In a recent EY publication the idea that, "while progress has been made by many financial institutions, embedding risk culture throughout the institution will remain a key challenge for many years to come — cultural change does not happen overnight." Many risk managers surveyed seem to acknowledge the slow and consistent steps needed to address this risk and will continue to embed this throughout 2018.
From the impact of recent elections and rising attitudes of global protectionism to climate change and reputational risk from mis-managed social media interactions, many CROs we polled were also keeping macro trends on their radar.
Concerns included how the U.S.'s belligerent trade rhetoric will continue to unsettle markets and contribute to volatility. Telltale signs like billions of pounds of U.S. meat meant for export laying in storage and U.S. imports reaching new highs as companies fear all-out trade war, indicate that current volatility portends greater uncertainty. U.S. President Donald Trump has thus far been emboldened in his promise of a strengthened U.S. economy, but as business leaders continue to speak out and the potential effects of trade war begin to hit home, many risk managers are watching for conciliatory shifts as the U.S. Republican party eyes the upcoming November mid-term elections.

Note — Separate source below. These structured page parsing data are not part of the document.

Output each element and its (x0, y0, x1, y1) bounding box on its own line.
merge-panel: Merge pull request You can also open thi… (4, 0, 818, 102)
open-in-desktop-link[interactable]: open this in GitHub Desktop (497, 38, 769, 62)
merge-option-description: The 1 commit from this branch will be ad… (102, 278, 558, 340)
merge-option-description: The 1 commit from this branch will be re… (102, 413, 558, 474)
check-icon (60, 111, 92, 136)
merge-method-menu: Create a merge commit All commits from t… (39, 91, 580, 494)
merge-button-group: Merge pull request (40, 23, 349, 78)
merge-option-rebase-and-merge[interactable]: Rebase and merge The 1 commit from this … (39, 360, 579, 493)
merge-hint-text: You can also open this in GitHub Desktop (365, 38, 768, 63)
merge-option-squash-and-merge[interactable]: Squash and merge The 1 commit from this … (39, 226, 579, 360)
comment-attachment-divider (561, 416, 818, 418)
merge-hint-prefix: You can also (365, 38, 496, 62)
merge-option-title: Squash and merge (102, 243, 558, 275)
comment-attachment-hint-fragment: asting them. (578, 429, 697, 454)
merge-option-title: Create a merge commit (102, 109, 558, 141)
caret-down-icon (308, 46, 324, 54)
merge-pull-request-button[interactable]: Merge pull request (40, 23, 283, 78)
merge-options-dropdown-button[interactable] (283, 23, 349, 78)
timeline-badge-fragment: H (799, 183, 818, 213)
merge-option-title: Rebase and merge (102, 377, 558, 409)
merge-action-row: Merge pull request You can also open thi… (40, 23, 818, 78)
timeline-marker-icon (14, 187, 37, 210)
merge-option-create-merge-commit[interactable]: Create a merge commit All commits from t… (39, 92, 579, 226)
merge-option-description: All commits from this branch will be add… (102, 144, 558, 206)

Immigration debates also look to impact firm strategy around developing technological capabilities. Firms that have long looked to import high-skilled workers for in-house technology development may find that potential avenues for bringing talent on through immigration programs will close. In this environment, banks may decide to grow their technology offerings through acquisitions, with the potential for substantial integration risks due to systems agglomeration.
Compete or collaborate? It's an important question facing banks when it comes to their relationship with emerging FinTech start-ups, and remains high on the priority list for CROs globally. Whilst some banks are playing catch up to develop new apps and capability to rival FinTechs. almost daily new entrants to the market offer potential partnerships to the larger financial incumbents.
Increased collaboration can go hand-in-hand with increased third party risk, and pairing legacy systems with new technology can often lead to cyber security gaps and vulnerability too. Since the introduction of GDPR this May, data protection when working with FinTechs is also giving risk managers a headache, and for some may prove more hassle than it is worth.
However, many will have learned from the recent TSB digital banking fiasco though, that it is not necessarily easier to bring FinTech strategies in-house. As the company attempted to move accounts from one legacy system to their new in-house host server, a catastrophic IT glitch resulted in some series reputational and financial damage to the bank.
The interest from large tech companies like Amazon and Google into providing financial services is also giving risk managers some food for thought. With large and loyal customer pools and huge amounts of data at their disposal, tech firms could prove a very tough adversary should they make a move into the FinTech and banking space.